Last night, over dinner with a friend, we discussed how difficult it can be to change, to divorce, to let go of relationships, sometimes even family, to quit jobs (or be fired) when they no longer serve. We have a lot of judgment about endings, ‘failures’ we call them. But we both felt that in our lives these endings had only served to propel us further into better and more fulfilling lives, despite how society might judge us and how me might judge ourselves. We agreed we should welcome the sorrow that comes with an ending and release the judgment. Because many of us start out our lives with only a glimmer of who we truly are. We make choices from that place that later, when we have grown more into ourselves, no longer fit.
It’s life affirming to allow ourselves to change our external circumstances when this happens, to ‘re-pot’ our lives. We live so long now compared to a couple of hundred years ago and as women especially and men too, we have so much more opportunity to choose who we want to be and how we live our lives. I think it’s important to celebrate the right and the ability to change as we need to. To become more than we were. As Joseph Campbell, a mythologist who has greatly influenced my life and work, says “The privilege of a lifetime is being who you are.”
This is my favorite so far of a new series I’m working on called “SKY”. It references primarily an interior space…that of my own mind or spirit or soul…these days I’m less and less sure of the differences between the three. It’s a moment in time
record of my own personal emotional clearing of remaining debris.
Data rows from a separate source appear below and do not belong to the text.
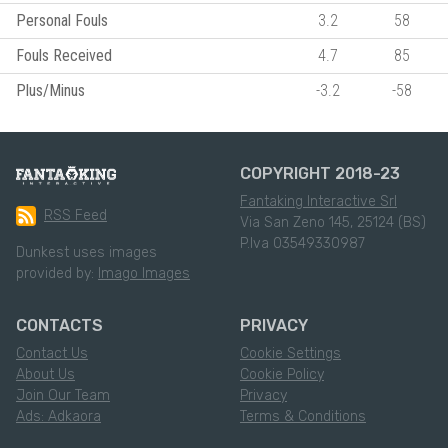
Personal Fouls
3.2
58
Fouls Received
4.7
85
Plus/Minus
-3.2
-58
COPYRIGHT 2018-23
Fantaking Interactive Srl
RSS Feed
Via San Zeno 145, 25124 (BS)
P.Iva 03549330987
Dunkest uses images
provided by:
Imago Images
CONTACTS
PRIVACY
Contact Us
Cookie Settings
About Us
Cookie Policy
Join Our Team
Privacy
Ads: Adkaora
Terms & Conditions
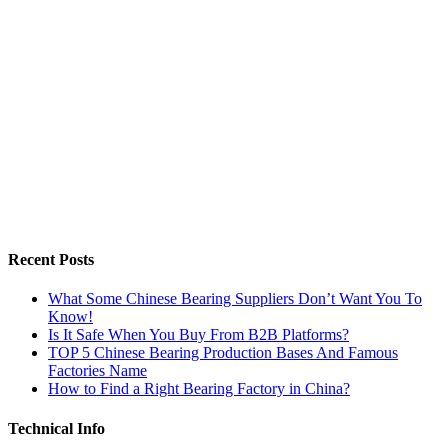
Recent Posts
What Some Chinese Bearing Suppliers Don’t Want You To
Know!
Is It Safe When You Buy From B2B Platforms?
TOP 5 Chinese Bearing Production Bases And Famous
Factories Name
How to Find a Right Bearing Factory in China?
Technical Info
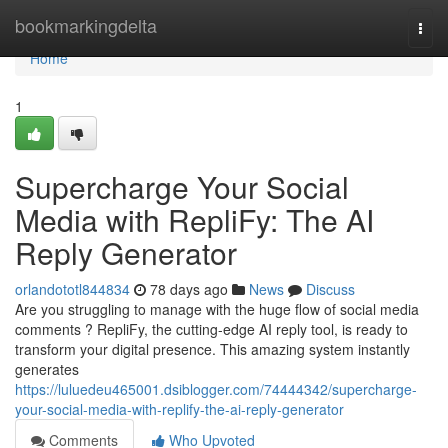
Home
bookmarkingdelta
Togg
navi
Home
1
Supercharge Your Social
Media with RepliFy: The AI
Reply Generator
orlandototl844834
78 days ago
News
Discuss
Are you struggling to manage with the huge flow of social media
comments ? RepliFy, the cutting-edge AI reply tool, is ready to
transform your digital presence. This amazing system instantly
generates
https://luluedeu465001.dsiblogger.com/74444342/supercharge-
your-social-media-with-replify-the-ai-reply-generator
Comments
Who Upvoted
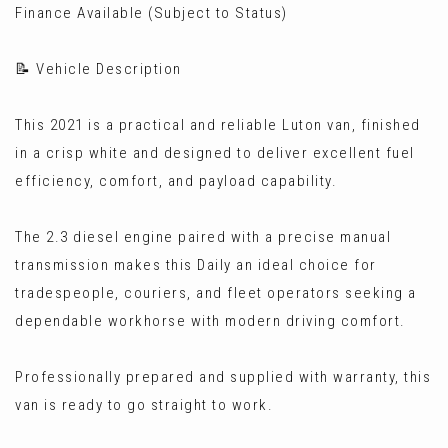
Finance Available (Subject to Status)
📝 Vehicle Description
This 2021 is a practical and reliable Luton van, finished
in a crisp white and designed to deliver excellent fuel
efficiency, comfort, and payload capability.
The 2.3 diesel engine paired with a precise manual
transmission makes this Daily an ideal choice for
tradespeople, couriers, and fleet operators seeking a
dependable workhorse with modern driving comfort.
Professionally prepared and supplied with warranty, this
van is ready to go straight to work.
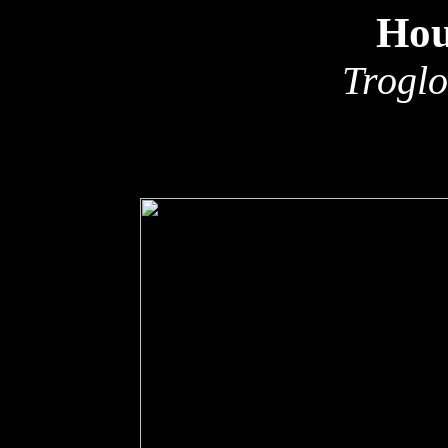
Hou
Troglo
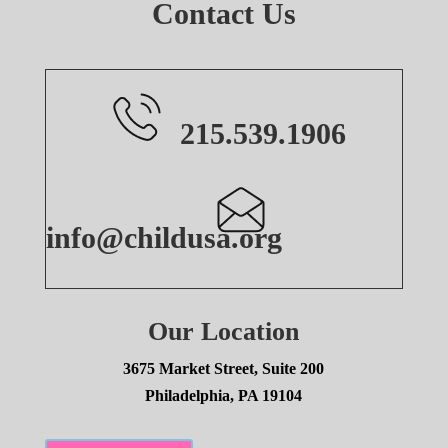
Contact Us
215.539.1906
info@childusa.org
Our Location
3675 Market Street, Suite 200
Philadelphia, PA 19104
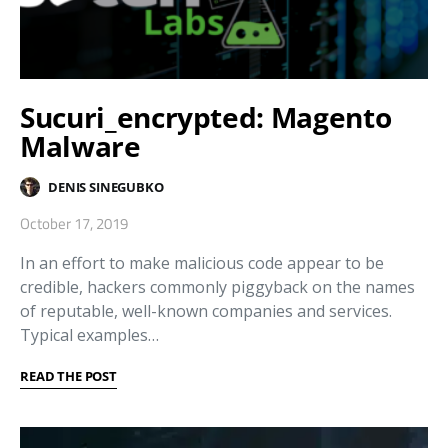
Sucuri_encrypted: Magento
Malware
DENIS SINEGUBKO
October 17, 2019
In an effort to make malicious code appear to be
credible, hackers commonly piggyback on the names
of reputable, well-known companies and services.
Typical examples…
READ THE POST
What startled me so much about this painting, when I first saw it complete, was that there was so much light despite the emotional turbulence I was feeling.
Last night I had a dream that I was telling an experienced painter or mentor that whether we as artists are painting abstract or representational work, we are all trying to capture the light.
Jill Joy - Loving an Addict, acrylic on canvas, 60x40"
This is part of the Forces of Nature Series. I painted this after dating a “Love Addict”. When he told me he was in 12 Step for love addiction I didn’t think much of it. I thought to myself — well, most of us are addicted to love right? Possibly but not in the sense that this man was. The amount of volatility, insecurity and level of demand was so high. It was like dating a storm. I painted this listening to Lucinda William’s song – “He Never Had Enough Love”.